Sono profezie di altri tempi ma innegabilmente e indiscutibilmente attuali. Questo della Sacra Scrittura può affascinarci ancora: questa sua capacità di interpellare e interpretare l’uomo di ogni tempo e in ogni stagione. Per questo la chiamiamo volentieri Parola di Dio, anche se sappiamo bene che sono stati uomini come noi a scriverla e a tramandarcela. Crediamo venga dall’alto.

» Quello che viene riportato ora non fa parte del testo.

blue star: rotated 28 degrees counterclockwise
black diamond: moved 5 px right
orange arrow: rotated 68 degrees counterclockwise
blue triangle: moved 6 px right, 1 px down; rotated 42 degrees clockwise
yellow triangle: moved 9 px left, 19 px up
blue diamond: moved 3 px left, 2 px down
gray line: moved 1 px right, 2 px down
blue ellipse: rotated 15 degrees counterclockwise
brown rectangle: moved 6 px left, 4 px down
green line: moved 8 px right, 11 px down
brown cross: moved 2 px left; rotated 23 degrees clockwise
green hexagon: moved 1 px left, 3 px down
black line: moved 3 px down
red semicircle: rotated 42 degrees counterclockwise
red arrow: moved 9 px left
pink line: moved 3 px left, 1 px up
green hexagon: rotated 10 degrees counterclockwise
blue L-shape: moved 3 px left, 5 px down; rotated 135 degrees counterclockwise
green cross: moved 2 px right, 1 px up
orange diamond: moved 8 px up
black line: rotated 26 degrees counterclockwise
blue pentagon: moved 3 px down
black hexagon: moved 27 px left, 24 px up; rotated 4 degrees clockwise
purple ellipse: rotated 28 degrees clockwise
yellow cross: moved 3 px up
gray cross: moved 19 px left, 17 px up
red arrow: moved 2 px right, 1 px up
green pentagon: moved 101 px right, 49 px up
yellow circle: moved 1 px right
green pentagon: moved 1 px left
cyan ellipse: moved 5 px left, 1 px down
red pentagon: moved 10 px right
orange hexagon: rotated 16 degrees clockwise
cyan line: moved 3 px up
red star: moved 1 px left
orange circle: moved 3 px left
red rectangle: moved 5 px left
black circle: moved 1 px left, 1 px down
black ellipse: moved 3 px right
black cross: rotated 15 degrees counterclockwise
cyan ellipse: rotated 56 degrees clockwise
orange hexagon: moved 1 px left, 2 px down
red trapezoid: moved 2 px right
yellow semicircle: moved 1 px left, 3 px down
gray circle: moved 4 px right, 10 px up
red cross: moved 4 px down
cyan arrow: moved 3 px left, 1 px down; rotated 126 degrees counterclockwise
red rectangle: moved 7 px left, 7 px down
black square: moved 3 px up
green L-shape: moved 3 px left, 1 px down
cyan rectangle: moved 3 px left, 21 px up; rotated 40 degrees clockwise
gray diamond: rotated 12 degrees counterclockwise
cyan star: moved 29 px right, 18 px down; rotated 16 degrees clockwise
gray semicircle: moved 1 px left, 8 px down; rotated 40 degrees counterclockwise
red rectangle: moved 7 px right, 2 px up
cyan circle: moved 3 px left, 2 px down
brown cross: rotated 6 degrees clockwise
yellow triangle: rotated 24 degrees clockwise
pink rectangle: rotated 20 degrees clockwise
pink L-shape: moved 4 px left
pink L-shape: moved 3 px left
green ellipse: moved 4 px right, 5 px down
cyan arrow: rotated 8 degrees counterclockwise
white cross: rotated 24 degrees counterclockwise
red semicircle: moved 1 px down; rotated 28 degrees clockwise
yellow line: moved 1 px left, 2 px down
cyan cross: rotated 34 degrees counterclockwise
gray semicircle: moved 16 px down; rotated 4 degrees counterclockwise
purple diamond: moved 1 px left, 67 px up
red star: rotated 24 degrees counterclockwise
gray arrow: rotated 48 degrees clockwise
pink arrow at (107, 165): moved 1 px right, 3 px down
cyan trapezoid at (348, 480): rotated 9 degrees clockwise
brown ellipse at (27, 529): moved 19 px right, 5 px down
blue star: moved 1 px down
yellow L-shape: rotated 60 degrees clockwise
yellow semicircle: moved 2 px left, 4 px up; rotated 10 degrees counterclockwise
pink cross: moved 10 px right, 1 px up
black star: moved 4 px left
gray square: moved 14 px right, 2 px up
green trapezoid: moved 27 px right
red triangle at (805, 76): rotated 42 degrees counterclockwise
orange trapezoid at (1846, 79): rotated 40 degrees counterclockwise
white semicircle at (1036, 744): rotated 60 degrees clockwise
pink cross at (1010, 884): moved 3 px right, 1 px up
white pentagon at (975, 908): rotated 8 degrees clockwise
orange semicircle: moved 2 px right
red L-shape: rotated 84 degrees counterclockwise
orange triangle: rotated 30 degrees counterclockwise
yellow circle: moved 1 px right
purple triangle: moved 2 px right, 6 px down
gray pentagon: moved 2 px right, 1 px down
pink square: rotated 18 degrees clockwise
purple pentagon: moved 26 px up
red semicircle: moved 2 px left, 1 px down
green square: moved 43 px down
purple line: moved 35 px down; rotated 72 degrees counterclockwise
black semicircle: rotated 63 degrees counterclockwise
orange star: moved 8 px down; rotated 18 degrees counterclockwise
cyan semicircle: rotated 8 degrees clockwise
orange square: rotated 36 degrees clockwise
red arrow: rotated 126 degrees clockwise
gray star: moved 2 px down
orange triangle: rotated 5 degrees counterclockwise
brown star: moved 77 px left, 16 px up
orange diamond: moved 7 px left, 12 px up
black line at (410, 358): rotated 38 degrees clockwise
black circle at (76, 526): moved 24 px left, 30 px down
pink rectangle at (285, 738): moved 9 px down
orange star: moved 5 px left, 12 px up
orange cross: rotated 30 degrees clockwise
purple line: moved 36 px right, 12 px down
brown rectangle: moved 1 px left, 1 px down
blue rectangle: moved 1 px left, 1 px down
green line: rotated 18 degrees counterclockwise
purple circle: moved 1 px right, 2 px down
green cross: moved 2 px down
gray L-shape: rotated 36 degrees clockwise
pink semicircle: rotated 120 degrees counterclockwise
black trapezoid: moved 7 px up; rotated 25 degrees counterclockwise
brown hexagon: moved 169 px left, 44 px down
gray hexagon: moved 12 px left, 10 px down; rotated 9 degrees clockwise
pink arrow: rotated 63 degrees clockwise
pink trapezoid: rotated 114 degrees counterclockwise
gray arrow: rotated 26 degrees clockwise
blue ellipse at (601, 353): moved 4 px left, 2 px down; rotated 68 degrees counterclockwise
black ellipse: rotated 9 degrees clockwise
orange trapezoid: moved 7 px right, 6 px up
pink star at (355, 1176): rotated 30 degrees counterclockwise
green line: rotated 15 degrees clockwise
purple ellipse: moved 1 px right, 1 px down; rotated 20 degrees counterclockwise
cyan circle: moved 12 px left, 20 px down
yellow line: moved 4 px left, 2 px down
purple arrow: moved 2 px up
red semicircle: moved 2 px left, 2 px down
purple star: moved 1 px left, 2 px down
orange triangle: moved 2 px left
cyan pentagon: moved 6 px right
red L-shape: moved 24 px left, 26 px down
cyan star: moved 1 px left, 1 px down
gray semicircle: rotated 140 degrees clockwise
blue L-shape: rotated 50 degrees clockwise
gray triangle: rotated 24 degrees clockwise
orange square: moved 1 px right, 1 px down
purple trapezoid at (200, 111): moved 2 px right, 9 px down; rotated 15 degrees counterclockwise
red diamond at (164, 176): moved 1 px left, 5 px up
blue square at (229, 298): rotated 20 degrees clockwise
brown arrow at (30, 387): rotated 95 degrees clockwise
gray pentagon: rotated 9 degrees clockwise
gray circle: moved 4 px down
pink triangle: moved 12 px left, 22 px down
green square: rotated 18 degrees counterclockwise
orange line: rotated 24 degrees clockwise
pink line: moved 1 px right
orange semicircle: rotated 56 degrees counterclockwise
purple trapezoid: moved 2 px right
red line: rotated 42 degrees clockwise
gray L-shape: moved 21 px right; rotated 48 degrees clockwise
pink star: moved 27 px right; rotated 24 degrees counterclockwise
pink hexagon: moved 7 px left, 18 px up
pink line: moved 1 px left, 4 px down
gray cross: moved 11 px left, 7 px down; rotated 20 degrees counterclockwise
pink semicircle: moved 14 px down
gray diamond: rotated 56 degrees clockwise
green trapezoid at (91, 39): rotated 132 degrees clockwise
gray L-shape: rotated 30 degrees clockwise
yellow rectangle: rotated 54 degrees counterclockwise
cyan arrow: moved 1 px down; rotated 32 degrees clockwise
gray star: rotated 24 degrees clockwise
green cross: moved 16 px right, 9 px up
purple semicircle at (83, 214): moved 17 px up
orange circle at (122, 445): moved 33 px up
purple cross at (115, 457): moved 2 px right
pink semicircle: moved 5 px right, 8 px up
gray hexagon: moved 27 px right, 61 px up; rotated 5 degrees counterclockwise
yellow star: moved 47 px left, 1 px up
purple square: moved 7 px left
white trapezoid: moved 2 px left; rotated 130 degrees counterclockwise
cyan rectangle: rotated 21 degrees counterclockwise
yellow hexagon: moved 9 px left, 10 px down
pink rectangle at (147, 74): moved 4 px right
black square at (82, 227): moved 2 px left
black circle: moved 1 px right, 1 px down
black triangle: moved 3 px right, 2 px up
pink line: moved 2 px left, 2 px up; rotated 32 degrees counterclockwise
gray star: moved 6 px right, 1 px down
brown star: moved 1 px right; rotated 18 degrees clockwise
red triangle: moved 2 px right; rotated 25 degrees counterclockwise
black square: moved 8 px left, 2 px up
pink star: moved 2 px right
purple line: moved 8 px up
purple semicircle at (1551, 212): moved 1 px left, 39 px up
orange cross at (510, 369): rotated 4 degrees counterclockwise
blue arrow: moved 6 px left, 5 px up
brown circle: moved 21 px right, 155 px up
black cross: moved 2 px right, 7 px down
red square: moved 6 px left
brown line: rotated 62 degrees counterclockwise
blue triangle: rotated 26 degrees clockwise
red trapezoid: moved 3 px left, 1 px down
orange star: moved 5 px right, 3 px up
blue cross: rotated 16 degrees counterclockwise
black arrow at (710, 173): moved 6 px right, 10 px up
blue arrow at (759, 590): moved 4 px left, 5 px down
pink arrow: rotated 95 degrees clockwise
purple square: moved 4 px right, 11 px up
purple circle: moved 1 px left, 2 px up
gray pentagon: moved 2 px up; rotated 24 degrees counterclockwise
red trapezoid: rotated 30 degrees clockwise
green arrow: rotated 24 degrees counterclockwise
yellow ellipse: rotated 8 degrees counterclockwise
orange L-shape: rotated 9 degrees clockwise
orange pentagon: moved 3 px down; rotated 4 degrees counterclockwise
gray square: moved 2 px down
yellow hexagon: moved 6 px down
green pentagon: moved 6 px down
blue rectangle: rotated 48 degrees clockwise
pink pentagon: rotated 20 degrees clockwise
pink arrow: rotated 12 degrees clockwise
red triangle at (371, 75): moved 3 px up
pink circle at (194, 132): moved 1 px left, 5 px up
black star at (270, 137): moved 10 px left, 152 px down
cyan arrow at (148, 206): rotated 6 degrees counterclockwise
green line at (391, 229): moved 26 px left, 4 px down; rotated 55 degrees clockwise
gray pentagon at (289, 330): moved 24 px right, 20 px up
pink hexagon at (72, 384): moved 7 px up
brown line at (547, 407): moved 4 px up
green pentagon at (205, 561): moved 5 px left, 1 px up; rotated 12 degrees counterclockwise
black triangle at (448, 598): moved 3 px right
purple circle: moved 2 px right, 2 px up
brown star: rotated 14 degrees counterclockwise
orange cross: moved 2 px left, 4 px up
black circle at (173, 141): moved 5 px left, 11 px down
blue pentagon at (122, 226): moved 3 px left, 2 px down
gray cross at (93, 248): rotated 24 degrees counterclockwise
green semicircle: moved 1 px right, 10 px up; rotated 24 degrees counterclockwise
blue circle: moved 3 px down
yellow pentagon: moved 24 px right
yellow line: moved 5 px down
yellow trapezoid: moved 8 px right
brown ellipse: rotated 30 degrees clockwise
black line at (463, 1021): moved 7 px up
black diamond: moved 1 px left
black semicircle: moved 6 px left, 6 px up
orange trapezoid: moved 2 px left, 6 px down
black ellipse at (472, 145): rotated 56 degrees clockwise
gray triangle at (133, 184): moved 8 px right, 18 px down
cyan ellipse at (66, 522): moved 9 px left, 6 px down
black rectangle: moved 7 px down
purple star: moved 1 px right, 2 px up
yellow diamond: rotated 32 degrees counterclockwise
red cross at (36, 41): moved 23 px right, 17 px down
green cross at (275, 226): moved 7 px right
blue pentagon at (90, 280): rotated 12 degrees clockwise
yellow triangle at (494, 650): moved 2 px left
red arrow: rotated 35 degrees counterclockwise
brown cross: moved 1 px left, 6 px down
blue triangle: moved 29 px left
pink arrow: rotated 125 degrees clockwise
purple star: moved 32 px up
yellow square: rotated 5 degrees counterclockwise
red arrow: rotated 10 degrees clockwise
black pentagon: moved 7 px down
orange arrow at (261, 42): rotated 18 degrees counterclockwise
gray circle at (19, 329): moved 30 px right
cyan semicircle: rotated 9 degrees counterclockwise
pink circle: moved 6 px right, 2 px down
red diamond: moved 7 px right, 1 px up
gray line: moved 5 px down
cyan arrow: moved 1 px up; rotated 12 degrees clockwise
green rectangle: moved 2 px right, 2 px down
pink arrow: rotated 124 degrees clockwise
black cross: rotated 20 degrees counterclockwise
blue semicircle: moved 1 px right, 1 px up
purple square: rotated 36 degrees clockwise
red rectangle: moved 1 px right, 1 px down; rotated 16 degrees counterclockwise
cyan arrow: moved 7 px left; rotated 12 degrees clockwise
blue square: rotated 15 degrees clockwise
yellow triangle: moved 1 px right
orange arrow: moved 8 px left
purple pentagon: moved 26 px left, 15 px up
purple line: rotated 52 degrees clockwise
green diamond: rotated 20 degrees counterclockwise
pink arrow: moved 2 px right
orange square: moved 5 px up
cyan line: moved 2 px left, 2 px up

Per poterle pronunciare e metterle per iscritto serviva un po’ di conoscenza del cuore dell’uomo (conoscenza che si può avere solo mettendosi in cammino verso se stessi!) e un pizzico di coraggio per alzare non tanto la voce quanto il livello del discorso, facendo intravedere al di là del rimprovero, il tempo della pace, il tempo della vita piena.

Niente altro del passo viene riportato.